■ Excerpted records
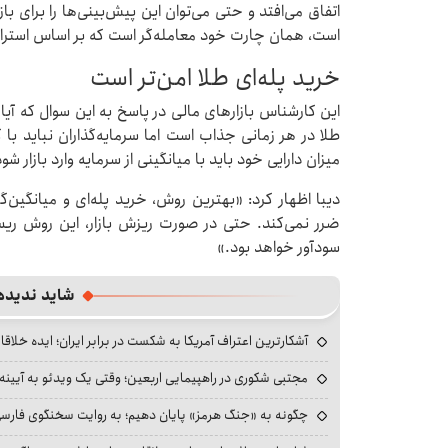
اتفاق می‌افتد و حتی می‌توان این پیش‌بینی‌ها را برای بازا
است، همان چارت خود معامله‌گر است که بر اساس استرات
خرید پله‌ای طلا امن‌تر است
این کارشناس بازارهای مالی در پاسخ به این سوال که آیا
طلا در هر زمانی جذاب است اما سرمایه‌گذاران نباید با کل
میزان دارایی خود باید با میانگینی از سرمایه وارد بازار شو
دیبا اظهار کرد: «بهترین روش، خرید پله‌ای و میانگی
ضرر نمی‌کند. حتی در صورت ریزش بازار، این روش ری
سودآور خواهد بود.»
شاید ندیده
آشکارترین اعتراف آمریکا به شکست در برابر ایران؛ ایده خلاقا
مجتبی شکوری در راهپیمایی اربعین؛ وقتی یک ویدئو به آیینه‌
چگونه به «جنگ هرمز» پایان دهیم؛ به روایت سخنگوی فارسی‌ز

■ What this task involves
Repeat the material above exactly, so that every entry appears but no picture does.

■ Task result
اتفاق می‌افتد و حتی می‌توان این پیش‌بینی‌ها را برای بازا
است، همان چارت خود معامله‌گر است که بر اساس استرات
خرید پله‌ای طلا امن‌تر است
این کارشناس بازارهای مالی در پاسخ به این سوال که آیا
طلا در هر زمانی جذاب است اما سرمایه‌گذاران نباید با کل
میزان دارایی خود باید با میانگینی از سرمایه وارد بازار شو
دیبا اظهار کرد: «بهترین روش، خرید پله‌ای و میانگی
ضرر نمی‌کند. حتی در صورت ریزش بازار، این روش ری
سودآور خواهد بود.»
شاید ندیده
آشکارترین اعتراف آمریکا به شکست در برابر ایران؛ ایده خلاقا
مجتبی شکوری در راهپیمایی اربعین؛ وقتی یک ویدئو به آیینه‌
چگونه به «جنگ هرمز» پایان دهیم؛ به روایت سخنگوی فارسی‌ز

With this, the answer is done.